I found very moving and most honest an Op-Ed piece in the New York Times dated April 2, 2013. Ted Gup speaking from the place where heart and mind come together talks both about his son’s problems and death, and our society’s fixation with treating every human behavior and emotion as a disease to be cured by some drug. It speaks directly to issues always close to my heart: what does it mean to be human? What is it to be a human being? These questions are the ones that keep me tied to the Orthodox Christian faith which I have embraced and wrestled with for 40 years.
You can find the entire article at Diagnosis: Human . Below is a portion that I felt particularly was well spoken.
Ours is an age in which the airwaves and media are one large drug emporium that claims to fix everything from sleep to sex. I fear that being human is itself fast becoming a condition. It’s as if we are trying to contain grief, and the absolute pain of a loss like mine. We have become increasingly disassociated and estranged from the patterns of life and death, uncomfortable with the messiness of our own humanity, aging and, ultimately, mortality.
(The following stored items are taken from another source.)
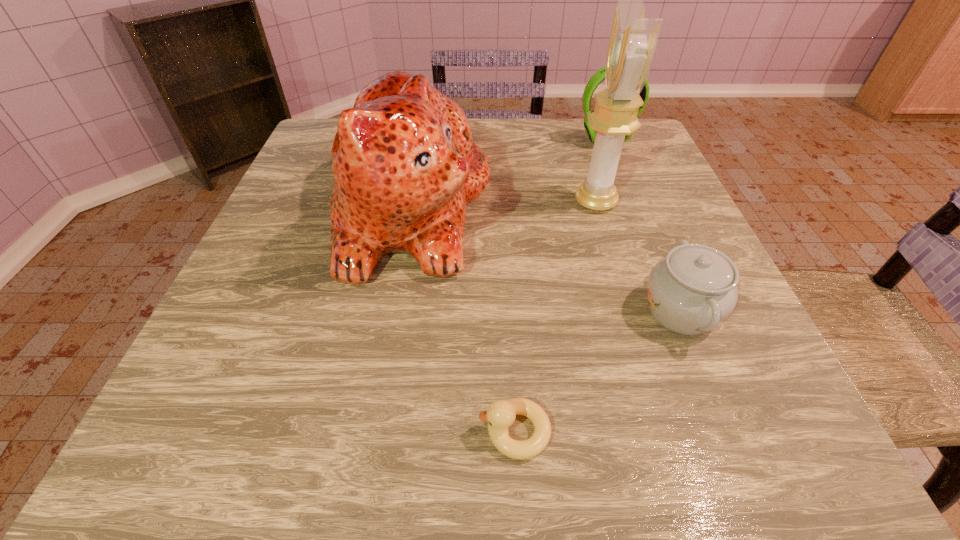 At what (x,y) coordinates should I click in order to perform the action: click on vacant point located 0.210m on the front of the third shortest object. Please return your answer as a coordinate pair (x, y). The height and width of the screenshot is (540, 960). Looking at the image, I should click on (629, 201).

Locate an element on the screen. This screenshot has height=540, width=960. free location located 0.360m on the back of the fourth tallest object is located at coordinates (622, 167).

Where is `vacant space located at the beak of the shortest object`? Image resolution: width=960 pixels, height=540 pixels. vacant space located at the beak of the shortest object is located at coordinates (324, 431).

Identify the location of free space located 0.220m at the beak of the shortest object. Image resolution: width=960 pixels, height=540 pixels. (318, 431).

Image resolution: width=960 pixels, height=540 pixels. Find the location of `free space located at the beak of the shortest object`. free space located at the beak of the shortest object is located at coordinates (288, 431).

Locate an element on the screen. Image resolution: width=960 pixels, height=540 pixels. cat that is at the far edge is located at coordinates (405, 166).

Locate an element on the screen. This screenshot has height=540, width=960. headset positioned at the far edge is located at coordinates (599, 76).

This screenshot has height=540, width=960. I want to click on object that is at the near edge, so click(x=500, y=415).

Locate an element on the screen. This screenshot has height=540, width=960. object at the left edge is located at coordinates (405, 166).

This screenshot has height=540, width=960. In order to click on award that is positioned at the right edge in this screenshot , I will do `click(633, 38)`. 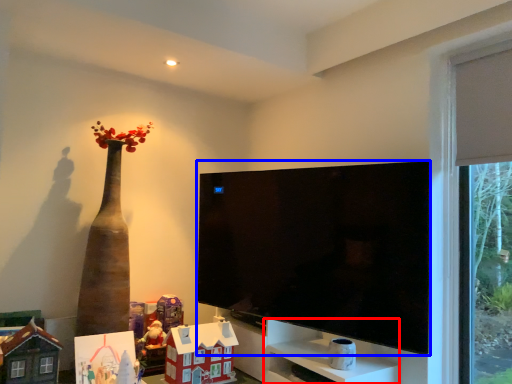 Question: Which object appears farthest to the camera in this image, cabinet (highlighted by a red box) or television (highlighted by a blue box)?

Choices:
 (A) cabinet
 (B) television

Answer: (A) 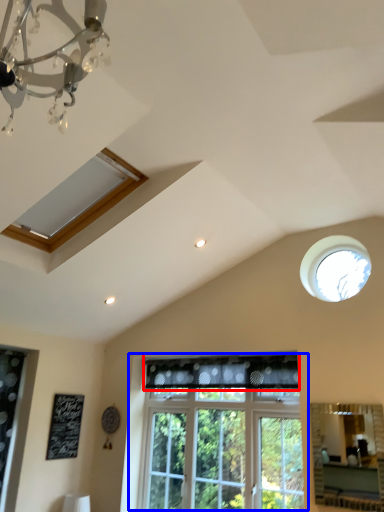 Question: Which object appears farthest to the camera in this image, curtain (highlighted by a red box) or window (highlighted by a blue box)?

Choices:
 (A) curtain
 (B) window

Answer: (A) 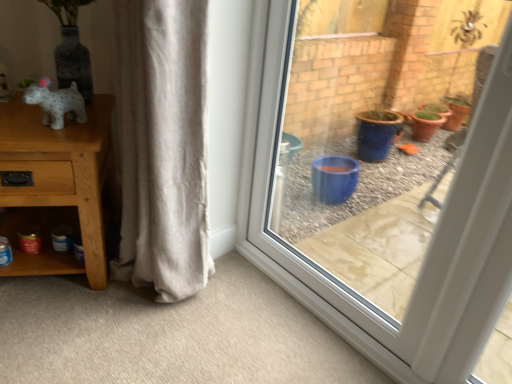 Locate an element on the screen. transparent glass window at center is located at coordinates pos(431,242).

The height and width of the screenshot is (384, 512). In order to click on speckled white dog at left in this screenshot , I will do `click(57, 104)`.

What is the approximate height of speckled white dog at left?

The height of speckled white dog at left is 6.63 inches.

Image resolution: width=512 pixels, height=384 pixels. What are the coordinates of `beige cotton curtain at center` in the screenshot? It's located at point(162,146).

Locate an element on the screen. transparent glass window at center is located at coordinates (431, 242).

Can you tell me how much wooden table at left and transparent glass window at center differ in facing direction?

wooden table at left and transparent glass window at center are facing 60 degrees away from each other.

Is wooden table at left in front of transparent glass window at center?

No, it is behind transparent glass window at center.

Considering the sizes of wooden table at left and transparent glass window at center in the image, is wooden table at left bigger or smaller than transparent glass window at center?

In the image, wooden table at left appears to be larger than transparent glass window at center.

Is transparent glass window at center far away from wooden table at left?

They are positioned close to each other.

Which of these two, transparent glass window at center or wooden table at left, stands shorter?

With less height is wooden table at left.

Could wooden table at left be considered to be inside transparent glass window at center?

No.

Is speckled white dog at left positioned beyond the bounds of transparent glass window at center?

Indeed, speckled white dog at left is completely outside transparent glass window at center.

Is speckled white dog at left turned away from transparent glass window at center?

No.

From a real-world perspective, is speckled white dog at left physically above transparent glass window at center?

Yes.

Can you tell me how much speckled white dog at left and transparent glass window at center differ in facing direction?

19.2 degrees separate the facing orientations of speckled white dog at left and transparent glass window at center.

What's the angular difference between transparent glass window at center and speckled white dog at left's facing directions?

The facing directions of transparent glass window at center and speckled white dog at left are 19.2 degrees apart.

Considering the relative sizes of transparent glass window at center and speckled white dog at left in the image provided, is transparent glass window at center wider than speckled white dog at left?

In fact, transparent glass window at center might be narrower than speckled white dog at left.

From the image's perspective, which is below, transparent glass window at center or speckled white dog at left?

transparent glass window at center, from the image's perspective.

Locate an element on the screen. This screenshot has height=384, width=512. furniture located on the left of speckled white dog at left is located at coordinates (57, 186).

Is speckled white dog at left surrounded by wooden table at left?

No, wooden table at left does not contain speckled white dog at left.

Is speckled white dog at left at the back of wooden table at left?

No.

Can you confirm if wooden table at left is wider than speckled white dog at left?

Indeed, wooden table at left has a greater width compared to speckled white dog at left.

Which is more to the left, beige cotton curtain at center or speckled white dog at left?

speckled white dog at left.

Considering the sizes of beige cotton curtain at center and speckled white dog at left in the image, is beige cotton curtain at center wider or thinner than speckled white dog at left?

Clearly, beige cotton curtain at center has more width compared to speckled white dog at left.

Between beige cotton curtain at center and speckled white dog at left, which one has more height?

beige cotton curtain at center.

From the image's perspective, which object appears higher, beige cotton curtain at center or speckled white dog at left?

speckled white dog at left, from the image's perspective.

Looking at this image, which of these two, speckled white dog at left or wooden table at left, is smaller?

Smaller between the two is speckled white dog at left.

Is point (75, 92) behind point (35, 205)?

Yes.

Which is correct: speckled white dog at left is inside wooden table at left, or outside of it?

The correct answer is: outside.

The height and width of the screenshot is (384, 512). I want to click on furniture below the transparent glass window at center (from the image's perspective), so click(57, 186).

Find the location of a particular element. Image resolution: width=512 pixels, height=384 pixels. furniture located on the left of transparent glass window at center is located at coordinates (57, 186).

Estimate the real-world distances between objects in this image. Which object is closer to wooden table at left, beige cotton curtain at center or speckled white dog at left?

speckled white dog at left is positioned closer to the anchor wooden table at left.

Looking at the image, which one is located further to wooden table at left, beige cotton curtain at center or transparent glass window at center?

transparent glass window at center.

When comparing their distances from speckled white dog at left, does transparent glass window at center or wooden table at left seem closer?

Based on the image, wooden table at left appears to be nearer to speckled white dog at left.

Which object lies nearer to the anchor point beige cotton curtain at center, transparent glass window at center or wooden table at left?

wooden table at left lies closer to beige cotton curtain at center than the other object.

In the scene shown: When comparing their distances from wooden table at left, does transparent glass window at center or beige cotton curtain at center seem closer?

beige cotton curtain at center lies closer to wooden table at left than the other object.

From the image, which object appears to be farther from transparent glass window at center, wooden table at left or beige cotton curtain at center?

wooden table at left lies further to transparent glass window at center than the other object.

In the scene shown: When comparing their distances from beige cotton curtain at center, does speckled white dog at left or wooden table at left seem further?

speckled white dog at left is positioned further to the anchor beige cotton curtain at center.

Estimate the real-world distances between objects in this image. Which object is further from beige cotton curtain at center, transparent glass window at center or speckled white dog at left?

transparent glass window at center.

The image size is (512, 384). Find the location of `animal situated between wooden table at left and beige cotton curtain at center from left to right`. animal situated between wooden table at left and beige cotton curtain at center from left to right is located at coordinates (57, 104).

Where is `animal situated between wooden table at left and transparent glass window at center from left to right`? animal situated between wooden table at left and transparent glass window at center from left to right is located at coordinates (57, 104).

You are a GUI agent. You are given a task and a screenshot of the screen. Output one action in this format:
    pyautogui.click(x=<x>, y=<y>)
    Task: Click on the curtain between wooden table at left and transparent glass window at center from left to right
    The image size is (512, 384).
    Given the screenshot: What is the action you would take?
    pyautogui.click(x=162, y=146)

This screenshot has width=512, height=384. Identify the location of curtain between speckled white dog at left and transparent glass window at center in the horizontal direction. (162, 146). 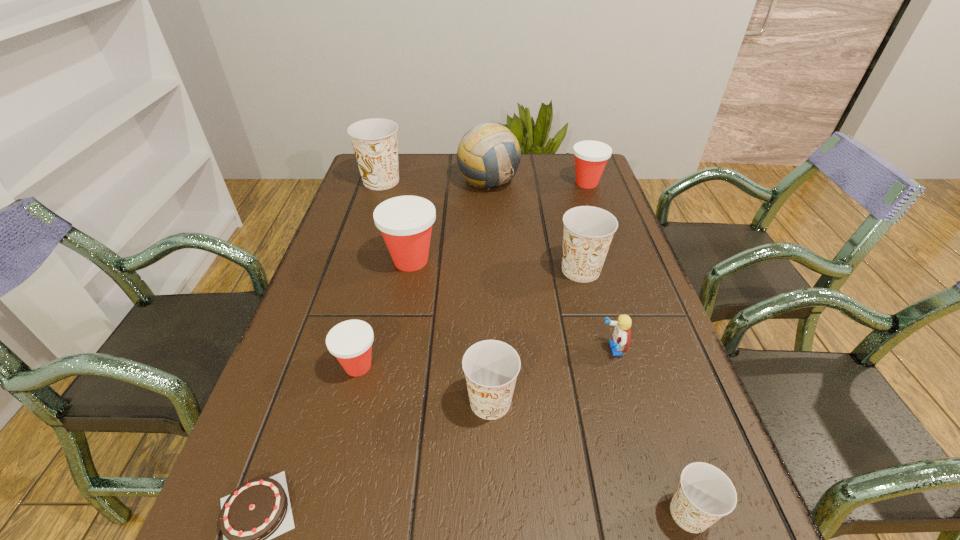 Find the location of a particular element. The image size is (960, 540). free location that satisfies the following two spatial constraints: 1. on the back side of the volleyball; 2. on the right side of the nearest red-orange Dixie cup is located at coordinates (404, 181). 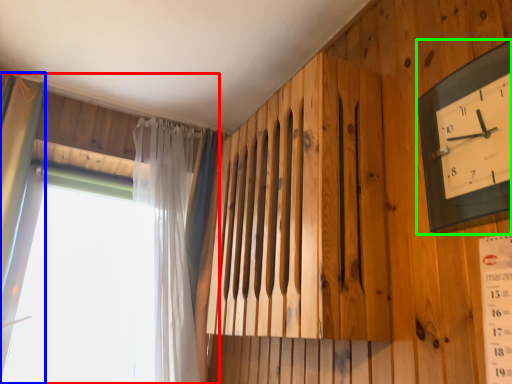 Question: Which object is the closest to the window (highlighted by a red box)? Choose among these: curtain (highlighted by a blue box) or wall clock (highlighted by a green box).

Choices:
 (A) curtain
 (B) wall clock

Answer: (A) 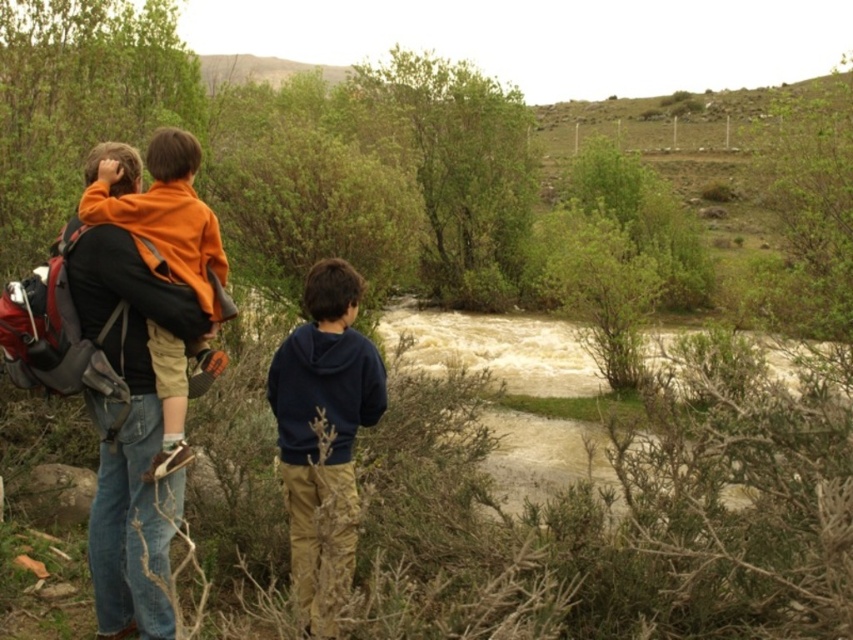 Is navy blue hoodie at center in front of orange fleece jacket at left?

Yes, navy blue hoodie at center is closer to the viewer.

Does navy blue hoodie at center have a larger size compared to orange fleece jacket at left?

Indeed, navy blue hoodie at center has a larger size compared to orange fleece jacket at left.

Between point (289, 484) and point (223, 317), which one is positioned behind?

Positioned behind is point (289, 484).

You are a GUI agent. You are given a task and a screenshot of the screen. Output one action in this format:
    pyautogui.click(x=<x>, y=<y>)
    Task: Click on the navy blue hoodie at center
    The image size is (853, 640).
    Given the screenshot: What is the action you would take?
    pyautogui.click(x=323, y=413) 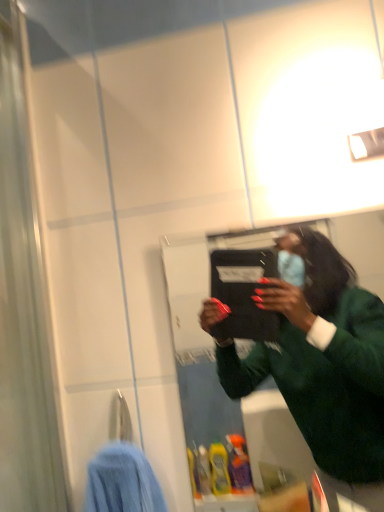 Describe the element at coordinates (323, 365) in the screenshot. The image size is (384, 512). I see `green fuzzy sweater at upper right` at that location.

What is the approximate height of green fuzzy sweater at upper right?

It is 40.11 centimeters.

I want to click on green fuzzy sweater at upper right, so click(323, 365).

What is the approximate width of green fuzzy sweater at upper right?

It is 1.24 inches.

Find the location of a particular element. Image resolution: width=384 pixels, height=512 pixels. green fuzzy sweater at upper right is located at coordinates (323, 365). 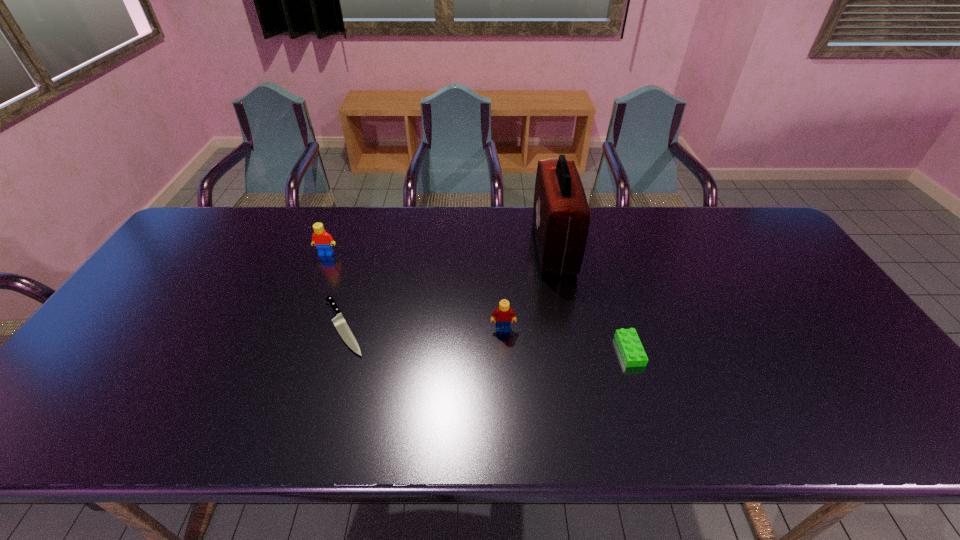 What are the coordinates of `unoccupied position between the farthest Lego and the second nearest Lego` in the screenshot? It's located at (415, 292).

Where is `free space between the second Lego from left to right and the second object from left to right`? Image resolution: width=960 pixels, height=540 pixels. free space between the second Lego from left to right and the second object from left to right is located at coordinates (423, 328).

At what (x,y) coordinates should I click in order to perform the action: click on free space between the tallest object and the shortest Lego. Please return your answer as a coordinate pair (x, y). This screenshot has width=960, height=540. Looking at the image, I should click on (591, 299).

Choose which object is the nearest neighbor to the third object from right to left. Please provide its 2D coordinates. Your answer should be formatted as a tuple, i.e. [(x, y)], where the tuple contains the x and y coordinates of a point satisfying the conditions above.

[(561, 215)]

Select which object is the fourth closest to the tallest object. Please provide its 2D coordinates. Your answer should be formatted as a tuple, i.e. [(x, y)], where the tuple contains the x and y coordinates of a point satisfying the conditions above.

[(323, 241)]

Where is `Lego that is the closest to the steak knife`? Lego that is the closest to the steak knife is located at coordinates (323, 241).

In order to click on the second closest Lego to the fourth tallest object in this screenshot , I will do coord(323,241).

Locate an element on the screen. free space that satisfies the following two spatial constraints: 1. on the front-facing side of the third object from right to left; 2. on the left side of the second shortest object is located at coordinates (504, 350).

In order to click on free point that satisfies the following two spatial constraints: 1. on the side of the tallest object with the cross symbol; 2. on the front-facing side of the second Lego from right to left in this screenshot , I will do `click(569, 329)`.

I want to click on vacant area in the image that satisfies the following two spatial constraints: 1. on the side of the tallest object with the cross symbol; 2. on the left side of the shortest Lego, so click(x=574, y=350). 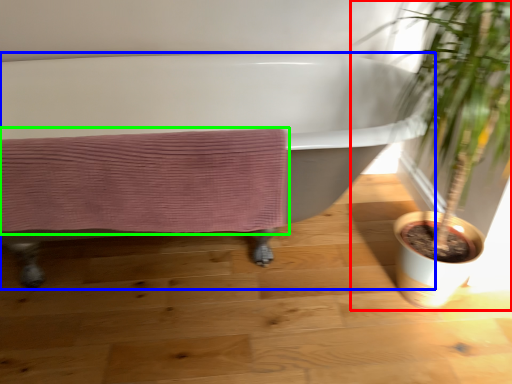 Question: Which is nearer to the houseplant (highlighted by a red box)? bathtub (highlighted by a blue box) or bath towel (highlighted by a green box).

Choices:
 (A) bathtub
 (B) bath towel

Answer: (B) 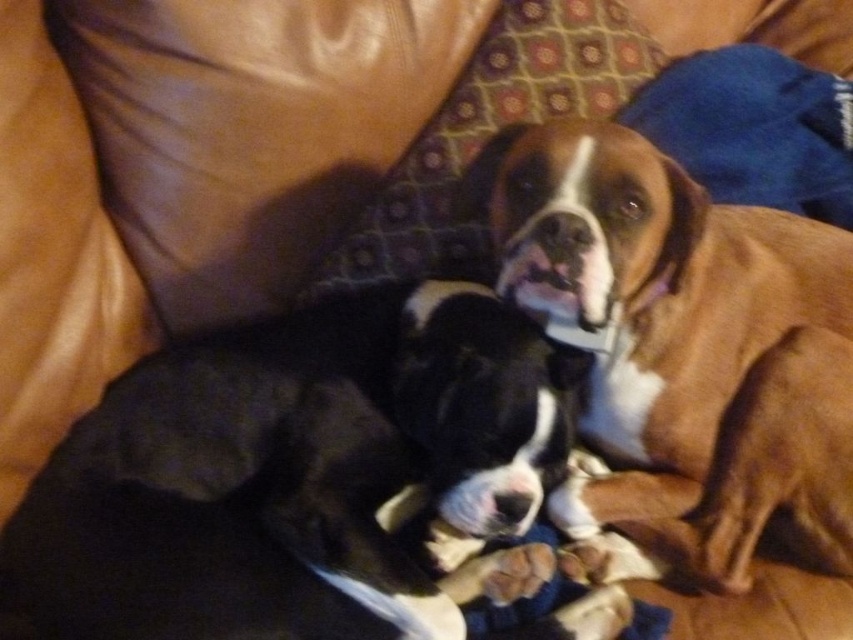 Question: Does brown smooth dog at upper right have a greater width compared to brown fuzzy paw at lower center?

Choices:
 (A) no
 (B) yes

Answer: (B)

Question: Estimate the real-world distances between objects in this image. Which object is farther from the black smooth dog at center?

Choices:
 (A) brown smooth dog at upper right
 (B) brown fuzzy paw at lower center
 (C) patterned fabric pillow at upper center

Answer: (C)

Question: Which object appears farthest from the camera in this image?

Choices:
 (A) brown smooth dog at upper right
 (B) black smooth dog at center
 (C) brown fuzzy paw at lower center

Answer: (C)

Question: Does brown smooth dog at upper right lie in front of brown fuzzy paw at lower center?

Choices:
 (A) yes
 (B) no

Answer: (A)

Question: Among these objects, which one is farthest from the camera?

Choices:
 (A) brown fuzzy paw at lower center
 (B) black smooth dog at center
 (C) brown smooth dog at upper right
 (D) patterned fabric pillow at upper center

Answer: (D)

Question: From the image, what is the correct spatial relationship of brown smooth dog at upper right in relation to patterned fabric pillow at upper center?

Choices:
 (A) below
 (B) above

Answer: (A) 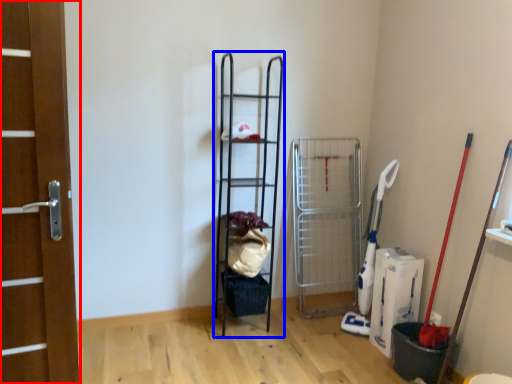 Question: Which point is further to the camera, door (highlighted by a red box) or ladder (highlighted by a blue box)?

Choices:
 (A) door
 (B) ladder

Answer: (B) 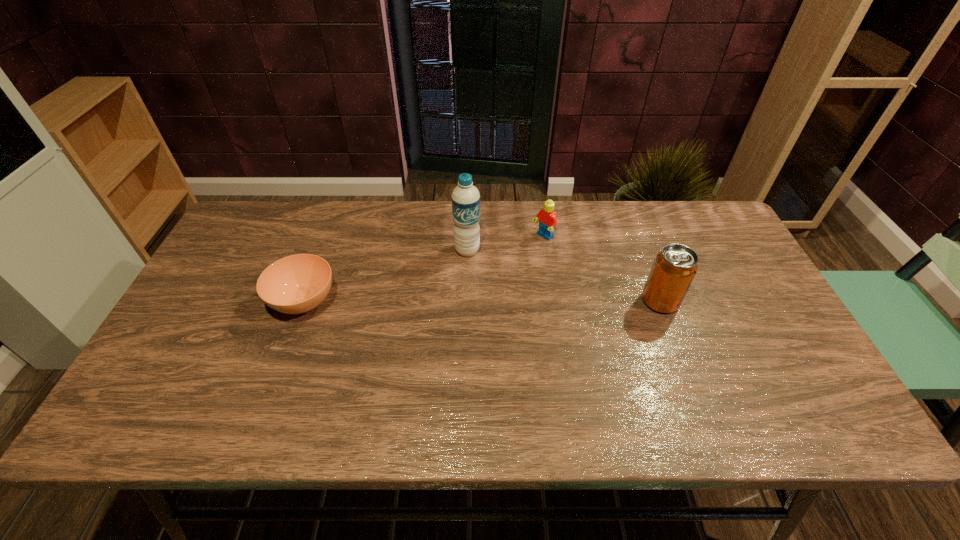 This screenshot has height=540, width=960. Find the location of `soup bowl`. soup bowl is located at coordinates click(x=296, y=284).

The image size is (960, 540). In order to click on the shortest object in this screenshot , I will do `click(296, 284)`.

Where is `soda can`? This screenshot has height=540, width=960. soda can is located at coordinates (674, 268).

This screenshot has width=960, height=540. In order to click on the rightmost object in this screenshot , I will do (x=674, y=268).

Where is `water bottle`? The width and height of the screenshot is (960, 540). water bottle is located at coordinates (465, 197).

The image size is (960, 540). I want to click on the second object from left to right, so click(465, 197).

Locate an element on the screen. This screenshot has width=960, height=540. Lego is located at coordinates (547, 218).

The width and height of the screenshot is (960, 540). I want to click on the second object from right to left, so click(547, 218).

Where is `vacant space located 0.330m on the right of the soup bowl`? vacant space located 0.330m on the right of the soup bowl is located at coordinates (460, 301).

Identify the location of free space located on the back of the third shortest object. The image size is (960, 540). (636, 238). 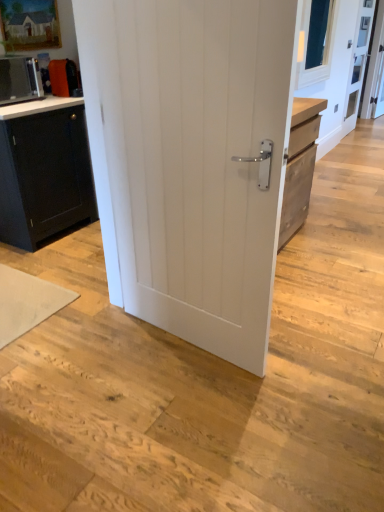 Where is `blank space situated above white matte yoga mat at lower left (from a real-world perspective)`? blank space situated above white matte yoga mat at lower left (from a real-world perspective) is located at coordinates (19, 295).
Challenge and hardship have become pathologized and monetized. Instead of enhancing our coping skills, we undermine them and seek shortcuts where there are none, eroding the resilience upon which each of us, at some point in our lives, must rely. Diagnosing grief as a part of depression runs the very real risk of delegitimizing that which is most human — the bonds of our love and attachment to one another. The new entry in the D.S.M. cannot tame grief by giving it a name or a subsection, nor render it less frightening or more manageable.
The D.S.M. would do well to recognize that a broken heart is not a medical condition, and that medication is ill-suited to repair some tears. Time does not heal all wounds, closure is a fiction, and so too is the notion that God never asks of us more than we can bear. Enduring the unbearable is sometimes exactly what life asks of us.
But there is a sweetness even to the intensity of this pain I feel. It is the thing that holds me still to my son. And yes, there is a balm even in the pain. I shall let it go when it is time, without reference to the D.S.M., and without the aid of a pill.
Healing is more than taking pill. In many of the ancient biblical languages, health and salvation are related terms. Those who reduce human healing to taking a pill are like those who reduce sin to a violation of law that came be overcome with some juridical event which brings about retribution.
The world as we know it is a world in which there is dis-ease. The incarnation of God – God becoming part of His own creation and suffering in this world, experiencing all we experience – is true health and salvation.